Source data Block Start

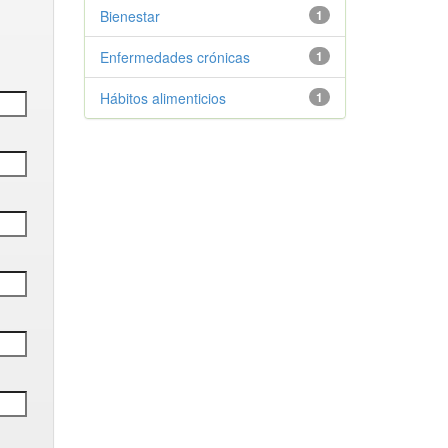
Bienestar
1
Enfermedades crónicas
1
Hábitos alimenticios
1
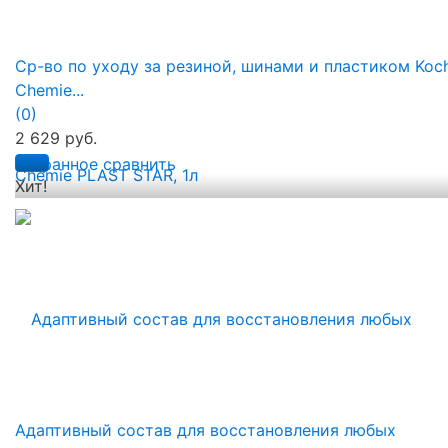
Ср-во по уходу за резиной, шинами и пластиком Koc
Chemie...
(0)
2 629 руб.
избранное
сравнить
Хит!
Адаптивный состав для восстановления любых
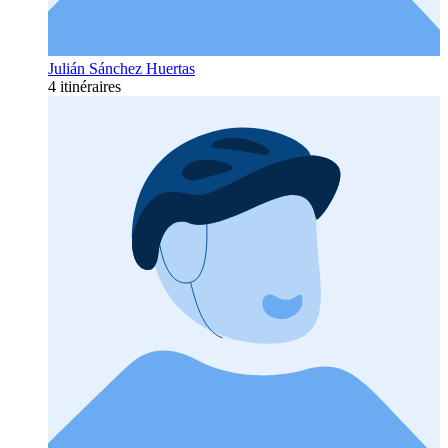
Julián Sánchez Huertas
4 itinéraires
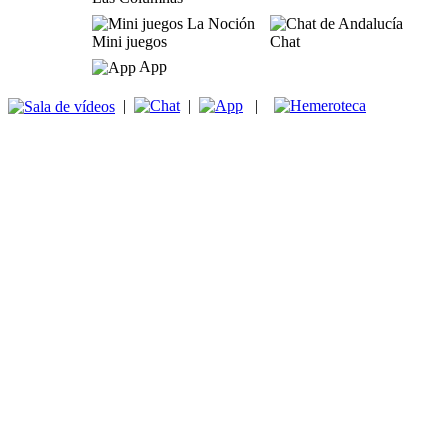
Mini juegos
Chat
App
|
|
|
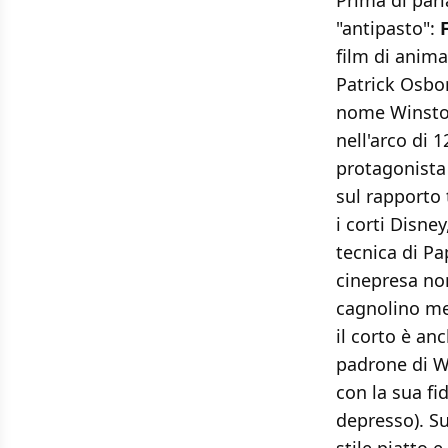
Prima di parl
"antipasto":
film di anim
Patrick Osbor
nome Winston
nell'arco di 
protagonista 
sul rapporto 
i corti Disne
tecnica di Pa
cinepresa no
cagnolino men
il corto è anc
padrone di Wi
con la sua fi
depresso). Su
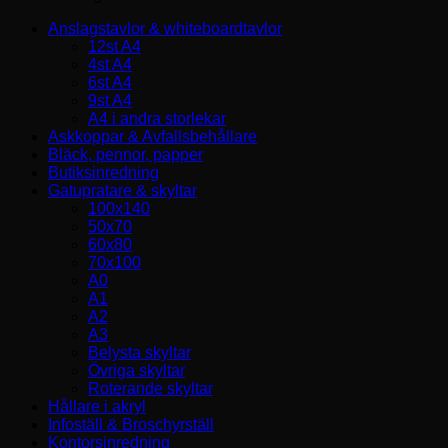
Anslagstavlor & whiteboardtavlor
12st A4
4st A4
6st A4
9st A4
A4 i andra storlekar
Askkoppar & Avfallsbehållare
Bläck, pennor, papper
Butiksinredning
Gatupratare & skyltar
100x140
50x70
60x80
70x100
A0
A1
A2
A3
Belysta skyltar
Övriga skyltar
Roterande skyltar
Hållare i akryl
Infoställ & Broschyrställ
Kontorsinredning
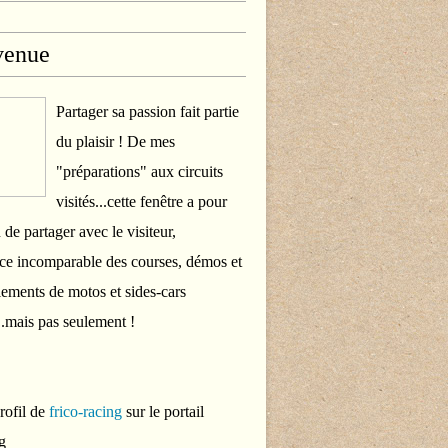
venue
Partager sa passion fait partie
du plaisir ! De mes
"préparations" aux circuits
visités...cette fenêtre a pour
 de partager avec le visiteur,
ce incomparable des courses, démos et
ements de motos et sides-cars
..mais pas seulement !
profil de
frico-racing
sur le portail
g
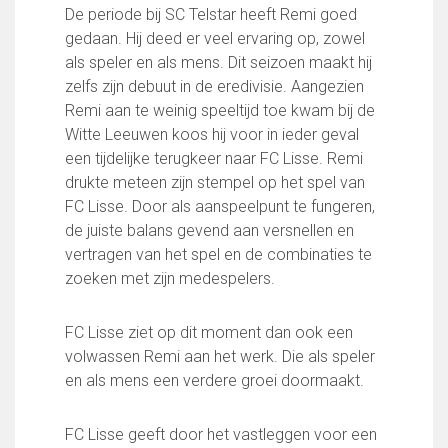
Partnerclub van Ajax
De periode bij SC Telstar heeft Remi goed
gedaan. Hij deed er veel ervaring op, zowel
Zakelijk
als speler en als mens. Dit seizoen maakt hij
LED-boarding NIEUW!
zelfs zijn debuut in de eredivisie. Aangezien
Sponsoren
Remi aan te weinig speeltijd toe kwam bij de
Business Club 2.0
Witte Leeuwen koos hij voor in ieder geval
Heeren van Ter Specke
een tijdelijke terugkeer naar FC Lisse. Remi
drukte meteen zijn stempel op het spel van
Maatschappelijke bijdrage
FC Lisse. Door als aanspeelpunt te fungeren,
de juiste balans gevend aan versnellen en
Steun bij contributie
vertragen van het spel en de combinaties te
Support Casper
zoeken met zijn medespelers.
Dagbesteding ’s Heeren Loo
De gezonde sportkantine
Onze vrijwilligers en ereleden
FC Lisse ziet op dit moment dan ook een
volwassen Remi aan het werk. Die als speler
Contact
en als mens een verdere groei doormaakt.
Vertrouwenspersonen
Financieel contactpersoon
FC Lisse geeft door het vastleggen voor een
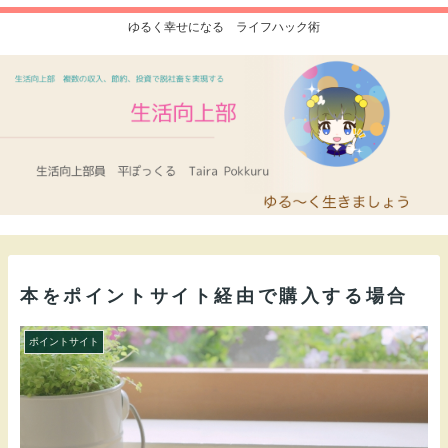
ゆるく幸せになる ライフハック術
本をポイントサイト経由で購入する場合
ポイントサイト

Source data Block End

### Brief
Take the entries above and copy out all lines with the string "zijn".

### Response
zelfs zijn debuut in de eredivisie. Aangezien
drukte meteen zijn stempel op het spel van
zoeken met zijn medespelers.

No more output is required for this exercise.